If a company does business in Canada, you should be able to trust them. Every data and digital company should seek our seal of approval. So, where does that leave us? The future of data collection, management and use must be based on trust and transparency between citizens, businesses and government. This week, we launched Canada's Digital Charter. It is based on Canadian values. And [it is] composed of 10 principles, from giving Canadians control of their data to strong enforcement mechanisms. We're laying a foundation, laying a strong foundation of trust.
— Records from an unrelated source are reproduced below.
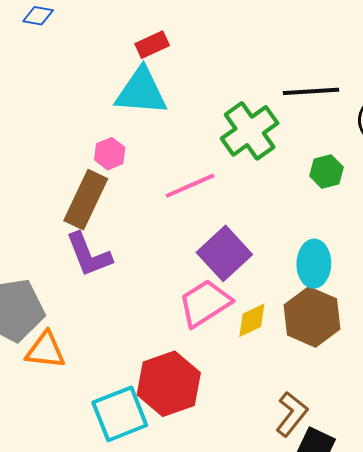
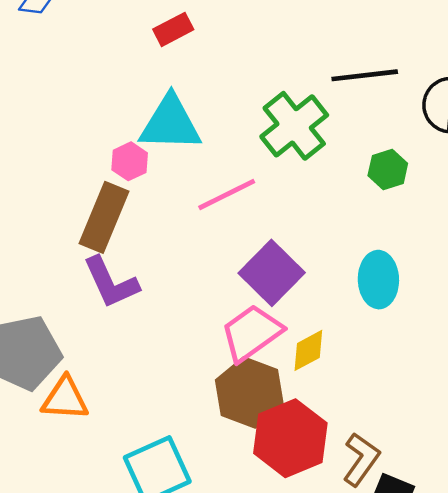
cyan triangle: (141, 92) -> (170, 123), moved
brown hexagon: (312, 317) -> (249, 392), moved
red hexagon: (169, 384) -> (290, 438), moved

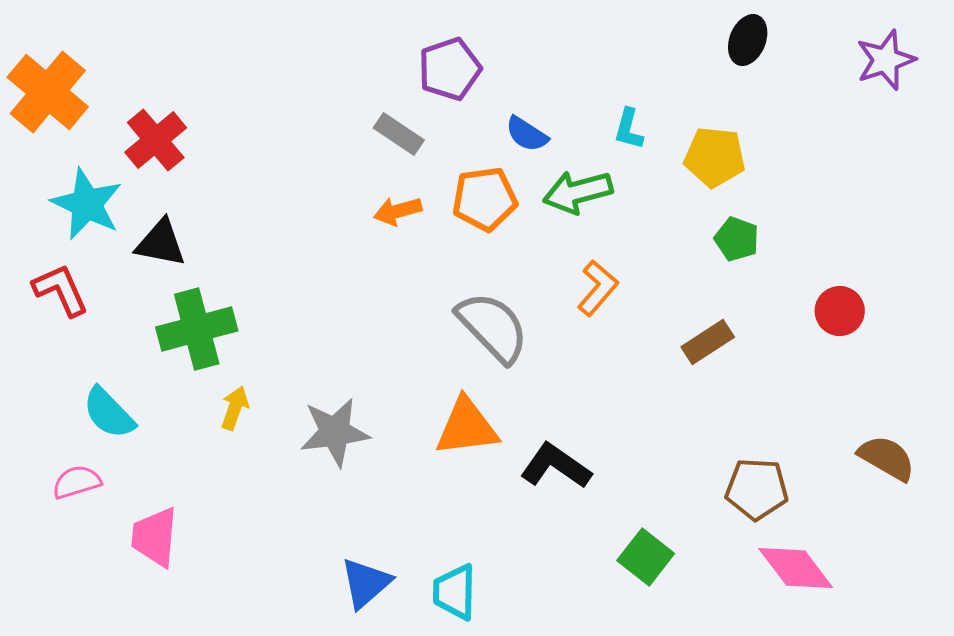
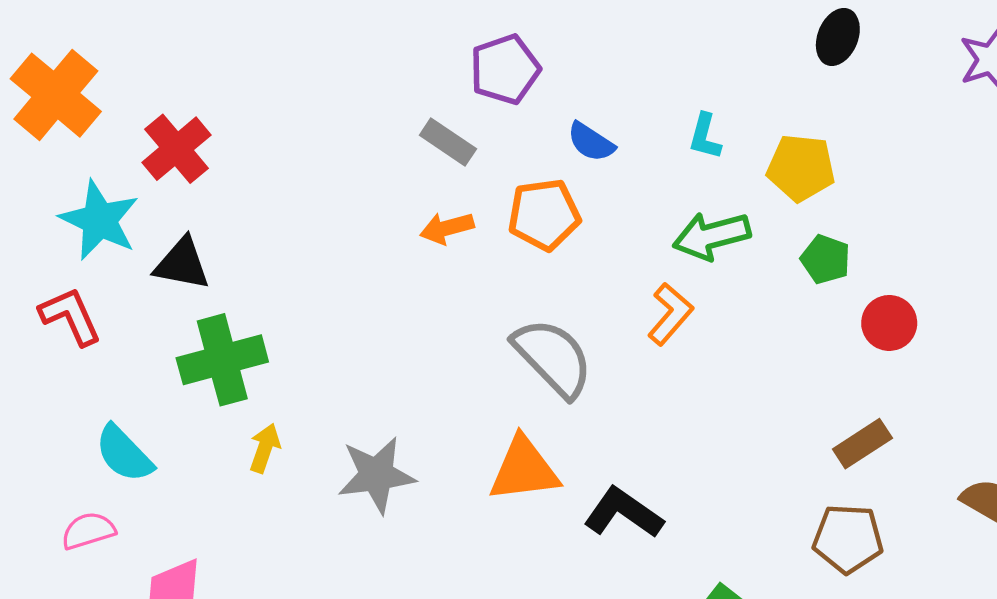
green arrow: (578, 192) -> (712, 236), moved
red circle: (840, 311) -> (889, 323), moved
brown rectangle: (708, 342) -> (862, 444), moved

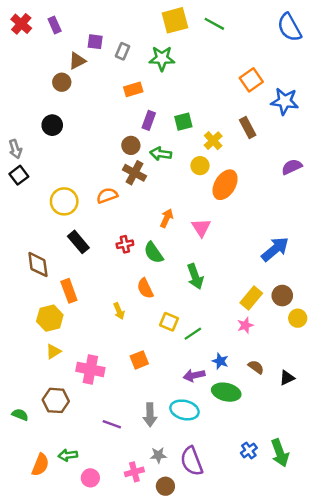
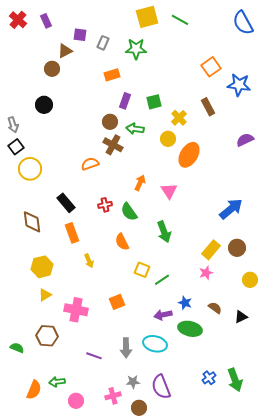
yellow circle: (64, 201) -> (30, 169), moved
orange rectangle: (69, 291) -> (72, 233), moved
yellow arrow: (119, 311) -> (89, 261), moved
yellow circle: (298, 318) -> (250, 280), moved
We're confident that by laying this foundation, we will be able to build the most innovative data-driven economy where people and businesses want to come here to Canada because they trust our laws. Rules that are strong but predictable so businesses can innovate and citizens can be confident their digital society is being built for them.
So, ladies and gentlemen, the opportunity we have is absolutely enormous. We Google 4 billion times a day, and if Google is not around, we ask Siri. And you know what? I'll probably skip the dishes tonight. And I don't know about you; I don't think I'm going to stop anytime soon. I don't think we'll be going back to this ledger anytime soon.
Our economy is already data-driven. And in five years, it'll be data-charged. As Canadians, we must take charge of this new reality and together lead the way to establishing our country as a model for the world. I'm ready for this, and I look forward to getting it done with you. Thank you very much.